SUPPLIED DATA >>

##########

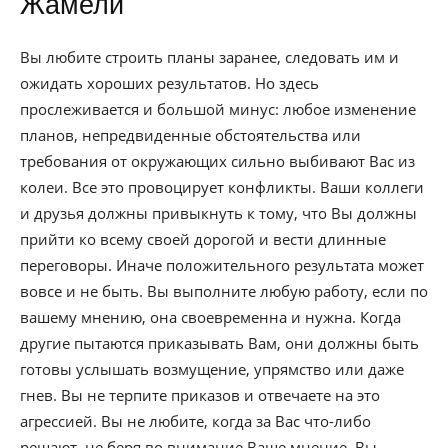
Жамели
Вы любите строить планы заранее, следовать им и
ожидать хороших результатов. Но здесь
прослеживается и большой минус: любое изменение
планов, непредвиденные обстоятельства или
требования от окружающих сильно выбивают Вас из
колеи. Все это провоцирует конфликты. Ваши коллеги
и друзья должны привыкнуть к тому, что Вы должны
прийти ко всему своей дорогой и вести длинные
переговоры. Иначе положительного результата может
вовсе и не быть. Вы выполните любую работу, если по
вашему мнению, она своевременна и нужна. Когда
другие пытаются приказывать Вам, они должны быть
готовы услышать возмущение, упрямство или даже
гнев. Вы не терпите приказов и отвечаете на это
агрессией. Вы не любите, когда за Вас что-либо
решают, не беря во внимание Ваше мнение. Вы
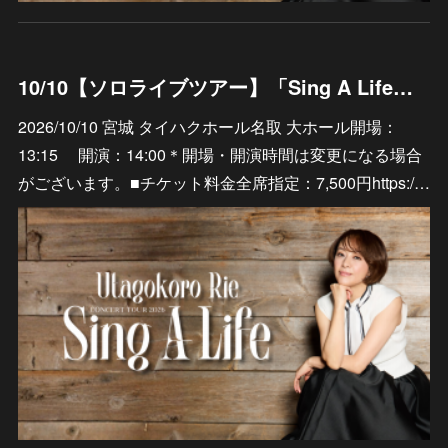
10/10【ソロライブツアー】「Sing A Life」宮城 タイハクホール名取 大ホール
2026/10/10 宮城 タイハクホール名取 大ホール開場：
13:15 開演：14:00＊開場・開演時間は変更になる場合
がございます。■チケット料金全席指定：7,500円https:/…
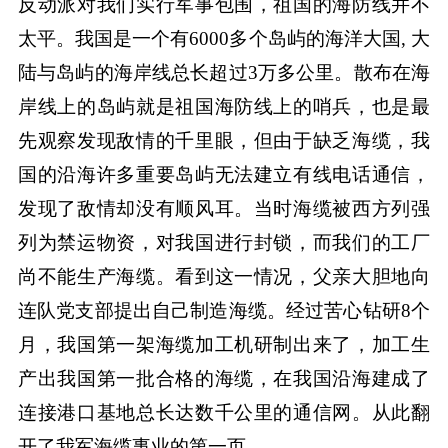
反动派对我们实行军事包围，祖国的海防线并不
太平。我国是一个有6000多个岛屿的海洋大国, 大
陆与岛屿的海岸线总长超过3万多公里。散布在海
岸线上的岛屿就是祖国海防线上的哨兵，也是最
先观察发现敌情的千里眼，但由于缺乏海缆，我
国的沿海许多重要岛屿无法建立有线电话通信，
发现了敌情却没有顺风耳。当时海缆被西方列强
列为禁运物资，对我国进行封锁，而我们的工厂
尚不能生产海缆。看到这一情况，父亲大胆地向
连队党支部提出自己制造海缆。经过苦心钻研8个
月，我国第一架海缆加工机研制出来了，加工生
产出我国第一批合格的海缆，在我国沿海建成了
连接港口基地总长达数千公里的通信网。从此翻
开了我军海缆事业的第一页。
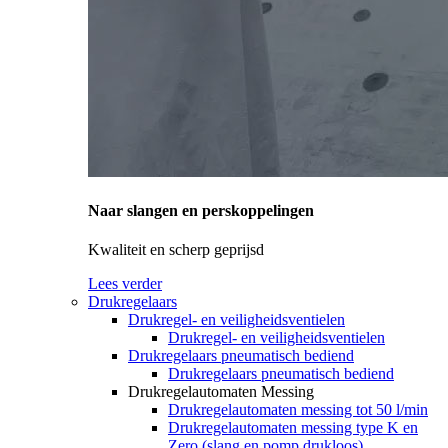
Naar slangen en perskoppelingen
Kwaliteit en scherp geprijsd
Lees verder
Drukregelaars
Drukregel- en veiligheidsventielen
Drukregel- en veiligheidsventielen
Drukregelaars pneumatisch bediend
Drukregelaars pneumatisch bediend
Drukregelautomaten Messing
Drukregelautomaten messing tot 50 l/min
Drukregelautomaten messing type K en
Zero (slang en pomp drukloos)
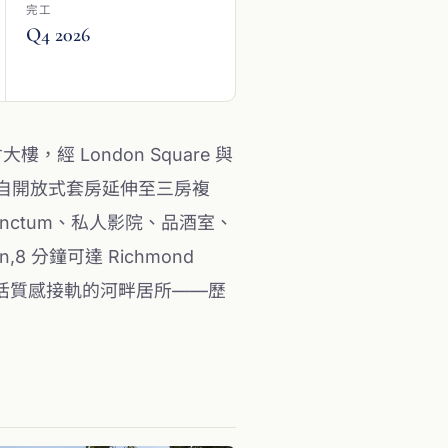
完工
Q4 2026
大樓，經 London Square 與
，房型自開放式套房延伸至三房複
o、Sanctum、私人影院、品酒室、
8 分鐘可達 Richmond
與當代生活質感接軌的河畔居所——歷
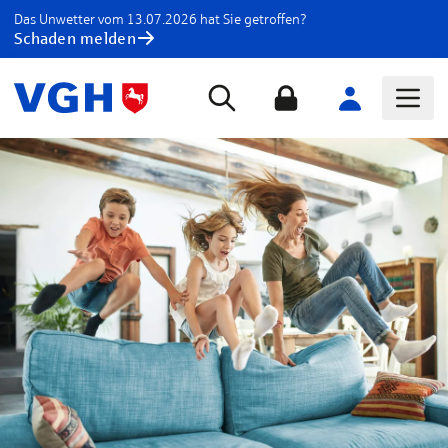
Das Unwetter vom 13.07.2026 hat Sie getroffen?
Schaden melden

##########

Take each line above that contains "タイハクホール名取" and copy it out.

10/10【ソロライブツアー】「Sing A Life」宮城 タイハクホール名取 大ホール
2026/10/10 宮城 タイハクホール名取 大ホール開場：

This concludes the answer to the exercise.